Quota Service Structure¶

type QuotaService struct {
    redis *redis.Client
}

Check and Reserve¶

func (q *QuotaService) CheckAndReserve(
    ctx context.Context,
    orgID, projectID, userID string,
    cost int64,
) (bool, error) {

    script := redis.NewScript(`
        local cost = tonumber(ARGV[1])

        local org = tonumber(redis.call("GET", KEYS[1]) or "0")
        local proj = tonumber(redis.call("GET", KEYS[2]) or "0")
        local user = tonumber(redis.call("GET", KEYS[3]) or "0")

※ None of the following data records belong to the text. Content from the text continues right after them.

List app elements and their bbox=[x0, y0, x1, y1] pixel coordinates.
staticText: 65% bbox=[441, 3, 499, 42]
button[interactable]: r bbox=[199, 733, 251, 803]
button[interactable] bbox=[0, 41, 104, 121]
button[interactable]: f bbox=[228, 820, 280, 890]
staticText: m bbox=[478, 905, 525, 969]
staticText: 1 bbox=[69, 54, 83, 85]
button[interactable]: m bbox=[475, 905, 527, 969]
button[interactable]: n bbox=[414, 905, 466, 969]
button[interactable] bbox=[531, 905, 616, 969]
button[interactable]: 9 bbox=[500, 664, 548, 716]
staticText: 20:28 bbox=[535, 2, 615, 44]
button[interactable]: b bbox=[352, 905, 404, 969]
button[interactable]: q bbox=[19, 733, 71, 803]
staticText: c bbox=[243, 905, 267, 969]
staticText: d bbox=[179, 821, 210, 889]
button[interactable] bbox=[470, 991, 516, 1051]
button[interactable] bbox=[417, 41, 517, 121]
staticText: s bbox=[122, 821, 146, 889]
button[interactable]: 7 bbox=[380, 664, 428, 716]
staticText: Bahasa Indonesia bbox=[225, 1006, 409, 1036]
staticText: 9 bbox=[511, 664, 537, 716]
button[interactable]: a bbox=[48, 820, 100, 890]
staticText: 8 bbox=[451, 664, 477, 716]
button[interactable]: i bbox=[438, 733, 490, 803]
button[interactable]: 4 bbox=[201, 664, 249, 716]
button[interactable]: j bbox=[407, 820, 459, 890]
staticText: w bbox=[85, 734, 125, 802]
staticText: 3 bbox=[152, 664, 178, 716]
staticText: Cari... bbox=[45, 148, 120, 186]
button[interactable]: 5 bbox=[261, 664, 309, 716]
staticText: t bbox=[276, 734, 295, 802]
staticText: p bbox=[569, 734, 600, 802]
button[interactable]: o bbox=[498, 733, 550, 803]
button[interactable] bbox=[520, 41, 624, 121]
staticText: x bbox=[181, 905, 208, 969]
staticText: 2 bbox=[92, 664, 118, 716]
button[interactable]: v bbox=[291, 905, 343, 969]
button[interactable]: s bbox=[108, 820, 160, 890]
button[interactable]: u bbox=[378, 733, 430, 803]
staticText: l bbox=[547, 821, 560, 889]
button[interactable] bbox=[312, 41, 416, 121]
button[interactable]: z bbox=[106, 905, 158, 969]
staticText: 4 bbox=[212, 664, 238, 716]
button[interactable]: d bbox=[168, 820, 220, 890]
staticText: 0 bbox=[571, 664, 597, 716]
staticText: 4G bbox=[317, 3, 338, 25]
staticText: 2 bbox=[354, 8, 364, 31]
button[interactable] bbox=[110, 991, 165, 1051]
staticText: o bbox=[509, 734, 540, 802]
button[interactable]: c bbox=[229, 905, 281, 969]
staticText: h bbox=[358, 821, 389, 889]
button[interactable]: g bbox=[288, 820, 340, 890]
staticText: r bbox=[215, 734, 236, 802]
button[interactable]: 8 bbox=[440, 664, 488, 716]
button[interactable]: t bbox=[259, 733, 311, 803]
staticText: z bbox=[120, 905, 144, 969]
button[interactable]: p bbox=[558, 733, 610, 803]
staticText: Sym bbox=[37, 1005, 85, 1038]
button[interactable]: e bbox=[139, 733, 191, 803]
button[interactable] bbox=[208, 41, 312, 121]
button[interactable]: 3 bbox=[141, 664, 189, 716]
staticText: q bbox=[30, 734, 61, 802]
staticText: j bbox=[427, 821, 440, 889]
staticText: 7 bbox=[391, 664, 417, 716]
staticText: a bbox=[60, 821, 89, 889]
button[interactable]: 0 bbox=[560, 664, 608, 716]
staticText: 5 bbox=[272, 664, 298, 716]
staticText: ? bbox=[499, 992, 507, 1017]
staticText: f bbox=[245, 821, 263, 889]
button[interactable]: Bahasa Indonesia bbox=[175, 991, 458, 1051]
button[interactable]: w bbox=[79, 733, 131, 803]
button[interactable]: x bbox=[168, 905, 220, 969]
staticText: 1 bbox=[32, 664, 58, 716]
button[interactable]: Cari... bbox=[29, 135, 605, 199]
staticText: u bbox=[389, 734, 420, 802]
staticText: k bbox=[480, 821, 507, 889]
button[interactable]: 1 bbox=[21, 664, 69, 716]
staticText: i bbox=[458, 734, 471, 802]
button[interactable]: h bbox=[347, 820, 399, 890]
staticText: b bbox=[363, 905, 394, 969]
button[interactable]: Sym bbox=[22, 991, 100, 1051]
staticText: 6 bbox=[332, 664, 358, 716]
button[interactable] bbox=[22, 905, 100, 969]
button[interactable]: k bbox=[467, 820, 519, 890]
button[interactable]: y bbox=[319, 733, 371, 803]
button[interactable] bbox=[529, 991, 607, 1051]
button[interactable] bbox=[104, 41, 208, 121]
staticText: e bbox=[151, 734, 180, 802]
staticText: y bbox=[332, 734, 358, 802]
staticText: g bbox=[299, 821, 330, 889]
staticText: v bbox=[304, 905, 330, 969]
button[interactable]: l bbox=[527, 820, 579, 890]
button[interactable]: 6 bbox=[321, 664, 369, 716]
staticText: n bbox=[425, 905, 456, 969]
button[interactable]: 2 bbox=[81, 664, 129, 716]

        if org >= cost and proj >= cost and user >= cost then
            redis.call("DECRBY", KEYS[1], cost)
            redis.call("DECRBY", KEYS[2], cost)
            redis.call("DECRBY", KEYS[3], cost)
            return 1
        else
            return 0
        end
    `)

    keys := []string{
        "quota:org:" + orgID,
        "quota:project:" + projectID,
        "quota:user:" + userID,
    }

    result, err := script.Run(ctx, q.redis, keys, cost).Int()
    if err != nil {
        return false, err
    }

    return result == 1, nil
}

Reconcile Usage¶

func (q *QuotaService) Refund(
    ctx context.Context,
    orgID, projectID, userID string,
    refund int64,
) error {

    script := redis.NewScript(`
        local refund = tonumber(ARGV[1])

        redis.call("INCRBY", KEYS[1], refund)
        redis.call("INCRBY", KEYS[2], refund)
        redis.call("INCRBY", KEYS[3], refund)

        return 1
    `)

    keys := []string{
        "quota:org:" + orgID,
        "quota:project:" + projectID,
        "quota:user:" + userID,
    }

    return script.Run(ctx, q.redis, keys, refund).Err()
}

Persistent Storage Design¶

Redis is fast but not durable enough alone. The project still need a database.

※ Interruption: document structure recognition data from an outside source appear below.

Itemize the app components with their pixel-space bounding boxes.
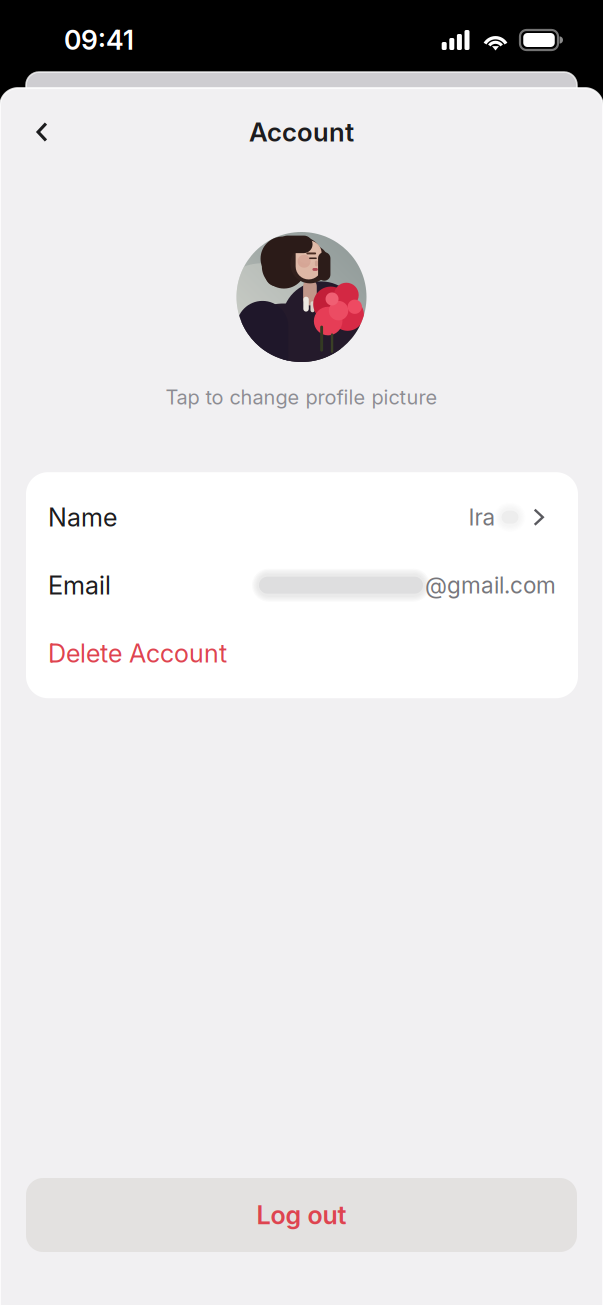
staticText: Log out	[256, 1200, 346, 1230]
staticText: Account	[249, 116, 354, 148]
staticText: Delete Account	[48, 638, 227, 669]
button[interactable]: Delete Account	[26, 619, 578, 687]
button[interactable]: Email	[26, 551, 578, 619]
staticText: Name	[48, 502, 117, 533]
button[interactable]: Log out	[26, 1178, 577, 1252]
staticText: @gmail.com	[425, 572, 556, 599]
staticText: 09:41	[64, 24, 134, 56]
staticText: Email	[48, 570, 111, 601]
button[interactable]: Name	[26, 483, 578, 551]
staticText: Ira	[468, 504, 496, 531]
button[interactable]: Back	[20, 110, 64, 154]
button[interactable]: Tap to change profile picture	[0, 232, 603, 409]
staticText: Tap to change profile picture	[166, 385, 438, 409]
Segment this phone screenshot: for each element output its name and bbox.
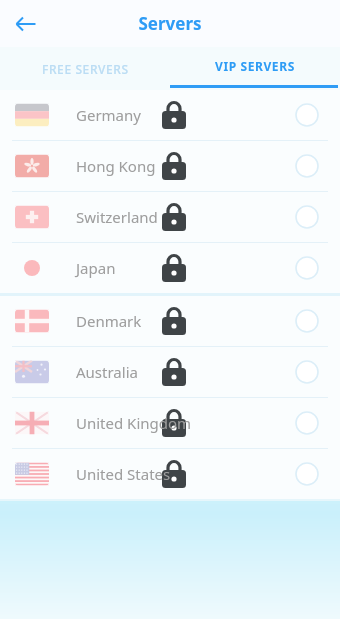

--- config: layout: elk --- erDiagram QUOTA_ALLOCATIONS { string entity_id string entity_type int total_credits int used_credits timestamp updated_at } USAGE_LOG { string id string org_id string project_id string user_id int cost string model timestamp created_at }

This layer ensures:

auditability
billing reconciliation
historical insights

Failure Handling Philosophy¶

Real systems fail. The quota service must fail safely.

If Redis is unavailable¶

Two strategies exist:

fail closed → reject all requests (safe for cost)
fail open with limits → allow small usage buffer

The right choice depends on your business tolerance.

Final Insight¶

The most important shift in thinking is this:

Quota enforcement is not about limits—it’s about control under uncertainty

You never know exact cost upfront. You never control concurrency. And yet, the system must behave as if everything is predictable.

That’s why:

estimation comes before execution
reservation comes before approval
reconciliation comes after reality

When these three steps work together, the quota system becomes not just correct but trustworthy.